● Dataset records
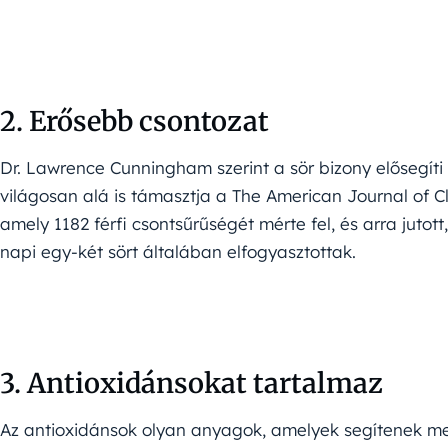
2. Erősebb csontozat
Dr. Lawrence Cunningham szerint a sör bizony elősegíti
világosan alá is támasztja a The American Journal of Cl
amely 1182 férfi csontsűrűségét mérte fel, és arra juto
napi egy-két sört általában elfogyasztottak.
3. Antioxidánsokat tartalmaz
Az antioxidánsok olyan anyagok, amelyek segítenek m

● Your assignment
Through the final line of the listing, beginning at the line that contains "világosan alá is", every line is to be set down exactly, with no others.

● Result of the task
világosan alá is támasztja a The American Journal of Cl
amely 1182 férfi csontsűrűségét mérte fel, és arra juto
napi egy-két sört általában elfogyasztottak.
3. Antioxidánsokat tartalmaz
Az antioxidánsok olyan anyagok, amelyek segítenek m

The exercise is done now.